Sumatra, or Bust!

We know from our ancient collective memory that a very, very, very long time ago the human, a distant and quite difficult cousin, diverged from our common path of wisdom. We — and when I say we, I mean we, the simia, farflung over our world, from the robust down to our smallest relations, and not human — we remained, abided all, endured. The human, however, in the long ago as now, was never content. The human wanted the sky above the forest, like the birds, and has sadly lost so much. Its fur, the trees, its sense of humour.

My sometime friend and immediate neighbour, Gandalf, the zoo-born mountain gorilla penned with his mother and aunt, regularly, as in daily, flung his feces at visiting humans. These were young Gandalf's innocent attempts at cross-species connection. His generous sharing of a natural joy: the strength of his arm, and accuracy in his eye. Older myself, no zoo-born and no innocent, I understood, as they invariably chattered unpleasantly and scattered from the concourse, and his accurate peltings, that our hairless cousins simply might have been too long away from the trees.

Most evenings, afterward, we sat together and spoke of it. Nearly together. In adjoining enclosures. Gandalf, dejected, on his brushy sand island, and moat ringed around it. And I consoling, ever consoling — too long consoling, I saw this fair evening — from high within my puzzle forest of broken trees the human arranged for my stay.

"Doctor Zaius, why won't they play with me?" Gandalf asked, again.

I was away in thought a long moment before replying him.

Doctor Zaius, the human had named me. She liked teevee, a box of lights and sounds and wonders. The name suggested by teevee. When I was little, she had kept me in a warm room. She, me, and teevee. The world was white outside, and strange. It burned my hand when I touched it. I held tightly to her, because little, I needed her warmth, needed her heart beating under my ear. But she was not my mother, nor could she ever be. And teevee not once could answer me directly, the poor thing.

"You are from Sumatra, Doctor Zaius." she sang to me, "The Malay call you o'rang'hutan. Forest person."

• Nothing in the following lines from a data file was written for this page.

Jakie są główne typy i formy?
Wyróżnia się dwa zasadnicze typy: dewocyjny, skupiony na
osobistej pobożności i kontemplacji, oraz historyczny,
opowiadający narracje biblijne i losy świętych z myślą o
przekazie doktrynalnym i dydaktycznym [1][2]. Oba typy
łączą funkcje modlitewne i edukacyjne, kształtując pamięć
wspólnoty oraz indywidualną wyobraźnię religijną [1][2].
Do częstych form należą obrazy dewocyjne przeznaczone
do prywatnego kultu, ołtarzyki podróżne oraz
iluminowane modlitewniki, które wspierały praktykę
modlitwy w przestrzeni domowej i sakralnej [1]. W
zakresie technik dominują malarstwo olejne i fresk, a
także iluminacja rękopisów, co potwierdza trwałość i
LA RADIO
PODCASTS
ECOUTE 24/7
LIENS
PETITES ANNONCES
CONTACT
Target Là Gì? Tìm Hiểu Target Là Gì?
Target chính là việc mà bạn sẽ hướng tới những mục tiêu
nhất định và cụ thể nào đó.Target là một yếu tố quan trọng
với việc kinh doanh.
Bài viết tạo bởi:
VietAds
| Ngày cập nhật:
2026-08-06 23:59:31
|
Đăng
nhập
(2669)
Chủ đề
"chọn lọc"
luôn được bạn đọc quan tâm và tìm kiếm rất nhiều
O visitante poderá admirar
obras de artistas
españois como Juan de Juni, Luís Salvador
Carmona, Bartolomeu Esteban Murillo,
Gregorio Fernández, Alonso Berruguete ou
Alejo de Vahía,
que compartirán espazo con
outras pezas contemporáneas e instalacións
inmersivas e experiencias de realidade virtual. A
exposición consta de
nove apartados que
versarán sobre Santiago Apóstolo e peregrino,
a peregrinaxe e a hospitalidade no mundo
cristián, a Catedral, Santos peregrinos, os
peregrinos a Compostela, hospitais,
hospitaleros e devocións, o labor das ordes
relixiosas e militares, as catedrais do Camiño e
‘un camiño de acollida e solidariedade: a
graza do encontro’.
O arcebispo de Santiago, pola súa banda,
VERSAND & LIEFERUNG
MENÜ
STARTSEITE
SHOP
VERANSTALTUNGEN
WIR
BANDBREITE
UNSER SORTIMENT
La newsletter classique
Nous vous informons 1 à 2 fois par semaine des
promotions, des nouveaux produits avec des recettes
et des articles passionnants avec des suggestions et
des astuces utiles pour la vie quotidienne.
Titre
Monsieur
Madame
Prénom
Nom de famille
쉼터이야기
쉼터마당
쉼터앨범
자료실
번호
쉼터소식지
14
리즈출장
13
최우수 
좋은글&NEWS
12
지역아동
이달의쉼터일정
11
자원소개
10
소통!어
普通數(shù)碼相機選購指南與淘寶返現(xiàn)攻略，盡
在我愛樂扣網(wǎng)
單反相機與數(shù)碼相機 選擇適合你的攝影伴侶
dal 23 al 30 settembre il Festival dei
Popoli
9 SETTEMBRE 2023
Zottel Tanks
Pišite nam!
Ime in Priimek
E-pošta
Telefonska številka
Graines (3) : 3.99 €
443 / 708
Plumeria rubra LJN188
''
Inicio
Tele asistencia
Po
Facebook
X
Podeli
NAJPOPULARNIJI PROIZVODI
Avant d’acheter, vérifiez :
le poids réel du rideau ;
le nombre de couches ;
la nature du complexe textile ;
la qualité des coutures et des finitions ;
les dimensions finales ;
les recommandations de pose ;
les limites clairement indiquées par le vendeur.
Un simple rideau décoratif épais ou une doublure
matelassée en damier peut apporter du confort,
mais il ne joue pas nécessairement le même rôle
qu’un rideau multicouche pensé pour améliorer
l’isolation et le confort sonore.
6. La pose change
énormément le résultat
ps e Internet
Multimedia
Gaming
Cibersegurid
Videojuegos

Even before she sang me it, it was a fact I always knew, somehow.

Gandalf was waiting. Gleaming eyes watching. Sitting on his haunches in the sandy beach in the twilight, by the moat filled up to keep him in.

"They won't play, because they have mostly lost their way, my young padowan." It was my usual consoling response.

The great puzzle tree they had made to amuse me also afforded an uncomplicated way outside, over the surrounding fence, until recently. But then I liked a puzzle. With night fast descending, reaching my arms, I swung, branch after branch, along the likeliest path.

"You going out, Doctor Zaius? To watch teevee?"

"Yes, Gandalf."

It had been easy, leaping those many nights from the last branches of my puzzle tree, into the great tree on the concourse. Then toddling over the ground to the window, to the light and sounds, and teevee, and man watching it. Until the night the man turned, saw me peering in, and yowled. Then they cut back my puzzle tree.

"I like it when you come back and tell me about teevee, Doctor Zaius."

I hadn't decided yet if I would tell Gandalf that I wasn't coming back. I had decided I had stayed long enough. Displayed myself long enough. The humans had click'clicked enough pictures, and could now peer at them. I was going to Sumatra, however far Sumatra might be, and my forest, the forest of old dreams.

The puzzle tree ended. It ended too far to leap. But they had not cut away every last long twig. And remembering a wondrous thing a man did to that fence one rainy day, I saw a new way.

"Doctor Zaius..."

Dropping the long twig in the pond, I went to the fence, to the gate the man came through. To the small metal box. Picked up a rock. I hit the box, again, again, again, and again. It opened.

"Doctor Zaius! — I remember th...that's bad!"

The dark guts inside the box seemed dead. I threw the rock inside. It spat blue fire. I had woken it up.

"Man didn't get up, Doctor Zaius! — Bad bad bad! —"

"SHUDDDUP! — YOU SHOULD BE ASLEEP IN YOUR BUSHES!" — Gandalf's mother. His aunt, also, sleepy annoyance pop'popping in her voice.

I dragged the wet twig from the pond. And paused, thinking at first perhaps to touch one end of the twig to the strange blue spitting fire inside the box and the other end to the fence. Remembering then the man, I certainly yelped — simply flung the wet long twig at the sparking box and the fence.

There came one great flash, hard like lightning. I fled to the puzzle tree. Peering, seeing the box dark, dead again, I ventured nearer, and nearer the fence. Saw one end stuck in the fence, the other inside the dark box, the twig really hardly at all smoking. Tentatively, reached my hand to touch the fence...


Startled by Gandalf's outburst, I sprang — all fours upon the fence.

Evidently, now the fence was dead. However, a torchlight was coming along the concourse, swinging over the ground in time with the man running with it.